Convert HTML content to PDF
How to convert HTML content to PDF? Once, this question was very intricate. But after getting the solution I found it like a piece of cake. Here, I have provided solution with C# code so that you don’t have to waste your time by looking here and there for the solutions.
I have used iTextSharp.dll (version 4.0.6.0) in my solution which is very useful indeed. You can get it from here.
Review the below code, where I have converted content of the GridView to HTML and then I have converted that HTML content into a PDF file.
I have put comments with the code for more specification.
//Include following name space to use iTextSharp library
using iTextSharp.text;
using iTextSharp.text.pdf;
//Document is inbuilt class, available in iTextSharp
Document document = new Document(PageSize.A4, 80, 50, 30, 65);
StringBuilder strData = new StringBuilder(string.Empty);
//I have provided Path for the HTML which will be generated from GridView content
string strHTMLpath = Server.MapPath("MyHTML.html");
//I have provided Path for the PDF file which will be generated from HTML content
string strPDFpath = Server.MapPath("MyPDF.pdf");
try
{
StringWriter sw = new StringWriter();
sw.WriteLine(Environment.NewLine);
sw.WriteLine(Environment.NewLine);
sw.WriteLine(Environment.NewLine);
sw.WriteLine(Environment.NewLine);
HtmlTextWriter htw = new HtmlTextWriter(sw);
//gvSearchResult is a GridView, I have converted its content to HTML and will acquire final PDF file
/*Here i have set AllowPaging and AllowSorting property of GridView as false, As my aim is to get whole content of the GridView in a single table, by setting these properties and binding the GridView again will remove paging and sorting property from it. */
gvSerchResult.AllowPaging = false;
gvSerchResult.AllowSorting = false;
BindGridView();
//Rendering the HtmlTextWriter
gvSerchResult.RenderControl(htw);
/*Here i have set AllowPaging and AllowSorting property of GridView as true, As my aim is to get whole content of the GridView is now finished and I have acquire its content in HtmlTextWriter. Then by setting properties again I will get the original form of my GridView again*/
gvSerchResult.AllowPaging = true;
gvSerchResult.AllowSorting = true;
BindGridView();
StreamWriter strWriter = new StreamWriter(strHTMLpath, false, Encoding.UTF8);
strWriter.Write("<html><head><link href=Style.css rel=stylesheet type=text/css /></head><body>" + htw.InnerWriter.ToString() + "</body></html>");
strWriter.Close();
strWriter.Dispose();
iTextSharp.text.html.simpleparser.
StyleSheet styles = new iTextSharp.text.html.simpleparser.StyleSheet();
styles.LoadTagStyle("ol", "leading", "16,0");
PdfWriter.GetInstance(document, new FileStream(strPDFpath, FileMode.Create));
document.Add(new Header(iTextSharp.text.html.Markup.HTML_ATTR_STYLESHEET, "Style.css"));
document.Open();
ArrayList objects;
styles.LoadTagStyle("li", "face", "garamond");
styles.LoadTagStyle("span", "size", "8px");
styles.LoadTagStyle("body", "font-family", "times new roman");
styles.LoadTagStyle("body", "font-size", "10px");
document.NewPage();
objects = iTextSharp.text.html.simpleparser.

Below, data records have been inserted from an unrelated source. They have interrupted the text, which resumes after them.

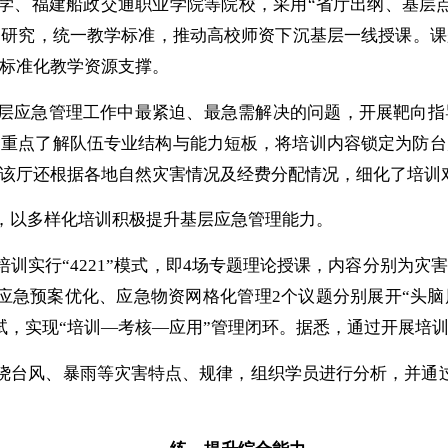
学、福建船政交通职业学院等院校，采用
“省厅出纲、基层
题研究，统一教学标准，推动高校师资下沉基层一线授课。课
标准化教学资源支撑。
层应急管理工作中最紧迫、最急需解决的问题，开展靶向指
，重点了解队伍专业结构与能力短板，将培训内容锁定为防台
能。该厅还根据各地自然灾害情况及经费分配情况，细化了培训
，以多样化培训积极提升基层应急管理能力。
培训实行
“4221”模式，即4场专题理论授课，内容分别为
应急预案优化、应急物资网格化管理2个议题分别展开“头脑
试，实现“培训—考核—应用”管理闭环。据悉，通过开展培训
绕台风、暴雨等灾害特点、规律，组织学员进行分析，并通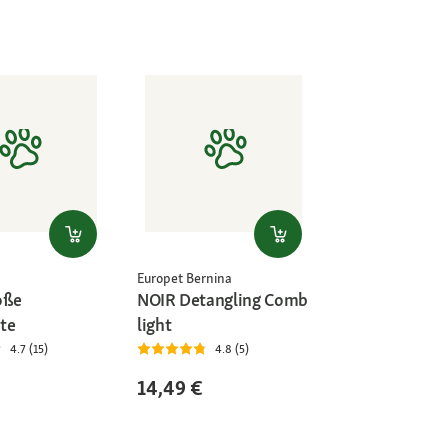
Europet Bernina
oße
NOIR Detangling Comb
te
light
4.7 (15)
4.8 (5)
14,49 €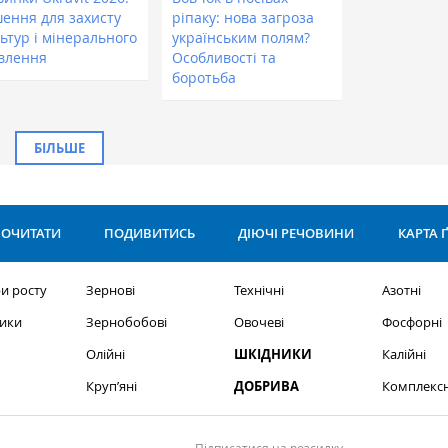
шення для захисту
ріпаку: нова загроза
ьтур і мінерального
українським полям?
влення
Особливості та
боротьба
БІЛЬШЕ
ОЧИТАТИ
ПОДИВИТИСЬ
ДІЮЧІ РЕЧОВИНИ
КАРТА 
и росту
Зернові
Технічні
Азотні
ики
Зернобобові
Овочеві
Фосфорні
Олійні
ШКІДНИКИ
Калійні
Круп’яні
ДОБРИВА
Комплексн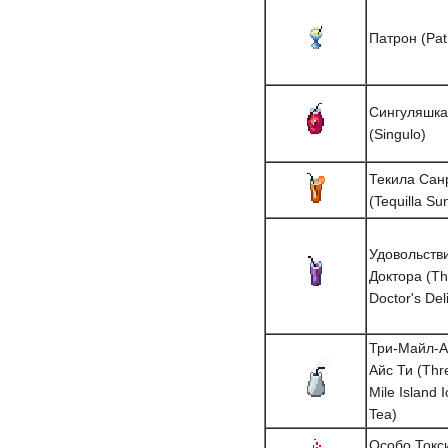
Патрон (Pat
Сингуляшка
(Singulo)
Текила Сан
(Tequilla Su
Удовольств
Доктора (T
Doctor's Del
Три-Майл-
Айс Ти (Thr
Mile Island 
Tea)
Особо Токс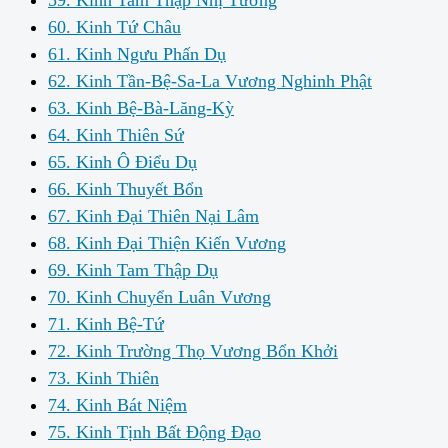
60. Kinh Tứ Châu
61. Kinh Ngưu Phấn Dụ
62. Kinh Tần-Bệ-Sa-La Vương Nghinh Phật
63. Kinh Bệ-Bà-Lăng-Kỳ
64. Kinh Thiên Sứ
65. Kinh Ô Điểu Dụ
66. Kinh Thuyết Bổn
67. Kinh Đại Thiên Nại Lâm
68. Kinh Đại Thiện Kiến Vương
69. Kinh Tam Thập Dụ
70. Kinh Chuyển Luân Vương
71. Kinh Bệ-Tứ
72. Kinh Trường Thọ Vương Bổn Khởi
73. Kinh Thiên
74. Kinh Bát Niệm
75. Kinh Tịnh Bất Động Đạo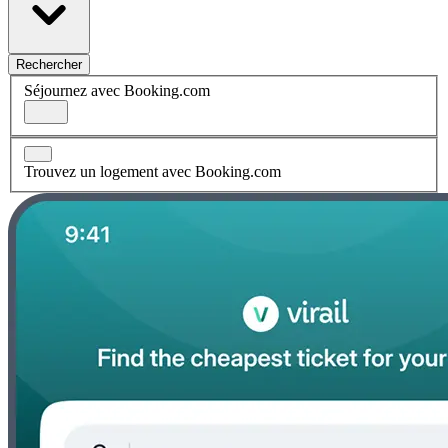
Rechercher
Séjournez avec Booking.com
Trouvez un logement avec Booking.com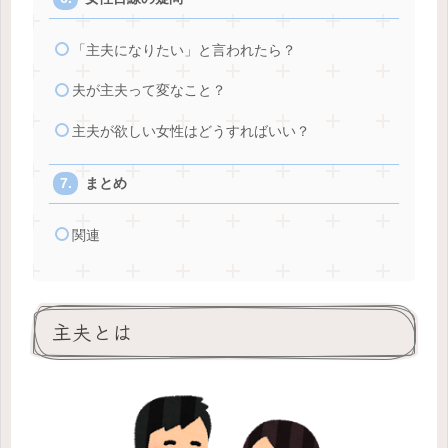
「主夫になりたい」と言われたら？
夫が主夫って変なこと？
主夫が欲しい女性はどうすればいい？
まとめ
関連
主夫とは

HTMLWorker.ParseToList(new StreamReader(strHTMLpath, Encoding.Default), styles);
for (int k = 0; k < objects.Count; k++)
{
document.Add((IElement)objects[k]);
}
}
catch (Exception ex)
{
throw ex;
}
finally
{
document.Close();
Response.Write(Server.MapPath("~/" + strPDFpath));
Response.ClearContent();
Response.ClearHeaders();
Response.AddHeader("Content-Disposition", "attachment; filename=" + strPDFpath);
Response.ContentType = "application/octet-stream";
Response.WriteFile(Server.MapPath("~/" + strPDFpath));
Response.Flush();
Response.Close();
if (File.Exists(Server.MapPath("~/" + strPDFpath)))
{
File.Delete(Server.MapPath("~/" + strPDFpath));
}
}
Whether you found this article useful or not? please provide your valuable comments.
June 14, 2008 at 6:47 am
Great Article, it helped me a lot. Thank you very much, keep mailing me about ur good work. Thank a lot once again
October 8, 2008 at 1:38 pm
Fantastic Article !!!!,
I have checked so many articles on this topic & this certainly is the best.

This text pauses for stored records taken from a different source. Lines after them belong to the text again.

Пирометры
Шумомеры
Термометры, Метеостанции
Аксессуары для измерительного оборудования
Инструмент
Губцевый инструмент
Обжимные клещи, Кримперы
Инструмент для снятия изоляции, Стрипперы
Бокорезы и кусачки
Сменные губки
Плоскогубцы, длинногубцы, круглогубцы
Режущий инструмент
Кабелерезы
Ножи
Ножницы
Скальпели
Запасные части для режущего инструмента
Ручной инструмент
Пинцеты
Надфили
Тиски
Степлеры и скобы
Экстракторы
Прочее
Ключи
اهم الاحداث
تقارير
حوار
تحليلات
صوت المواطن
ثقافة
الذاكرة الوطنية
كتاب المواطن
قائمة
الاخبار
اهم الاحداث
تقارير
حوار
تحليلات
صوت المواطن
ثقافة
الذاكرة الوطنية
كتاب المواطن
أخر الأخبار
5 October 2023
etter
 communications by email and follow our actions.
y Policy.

Thanks a lot & keep up the good work….
October 16, 2008 at 9:40 am
Hi!
I used ur Code, didn’t change even 1 leter. Build succsess, but when i browse it i got a mistake:
“~/C:\Inetpub\wwwroot\FinfoBase\Admin\FINFOBASE_Form\MyPDF.pdf’ is not a valid virtual path” – C:\Inetpub\wwwroot\FinfoBase is where i placed my project.
Source Error at line : Respone.write(Server.Mapath(“~”+strPDFpath));
Help me plz!
October 16, 2008 at 12:11 pm
Hi Nam,
You need to provide only virtual path for the Server.MapPath( ) method. For example “~/FinfoBase/Admin/…../MyPDF.pdf”.
There for use the code like
Server.MapPath(“~/FinfoBase/Admin/…../MyPDF.pdf”)
Hope this will help to solve your problem.
Also check on the web, how to provide virtual path for this method.
October 17, 2008 at 9:43 am
Thanks hspinfo for the response, but now i get another error, name “Could not find file ‘C:\Inetpub\wwwroot\FinfoBase\Admin\FINFOBASE_Form\MyPDF.pdf’”.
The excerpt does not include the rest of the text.